Role of Ocean in the Transient Response of Atmospheric and Oceanic Heat Transports to Anthropogenic Warming
Presented by Chengfei He - Graduate Student, Department of Geography
In modern climate, both atmosphere (AHT) and ocean (OHT) are transporting heat from tropics to the poles, which is of significant importance to maintain energy balance on the earth. However, model projections of the near-future response to anthropogenic warming show an intensified AHT and reduced OHT (or compensation) that are largely symmetric about the equator, the causes of which remain unclear.
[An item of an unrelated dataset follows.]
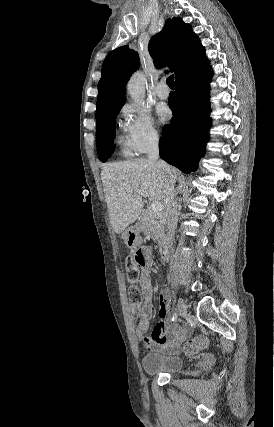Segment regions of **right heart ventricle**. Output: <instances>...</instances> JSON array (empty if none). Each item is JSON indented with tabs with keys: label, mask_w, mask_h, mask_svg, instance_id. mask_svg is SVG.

Using both the CMIP5 archive and CCSM4 simulations forced with RCP8.5 to 2600, We for the first time explored the mechanisms behind the compensation of AHT and OHT from ocean perspective and showed that this transient compensation – specifically during the initial stage of warming – is caused by combined changes in both atmospheric and oceanic circulations: in particular, a southward OHT associated with a weakened Atlantic Meridional Overturning Circulation (AMOC), a northward apparent OHT associated with an ocean heat storage maximum around the Southern Ocean, and a symmetric coupled response of the coupled Hadley-Subtropical Cell in the Indo-Pacific Ocean. It is further shown that the true advective OHT differs from the flux inferred OHT in the initial warming due to the inhomogeneous responses of ocean heat storage. These results shed new insights into understanding future heat transport responses, and thereby global climatic processes such as the redistribution of ocean heat and the shift of Intertropical Convergence Zone.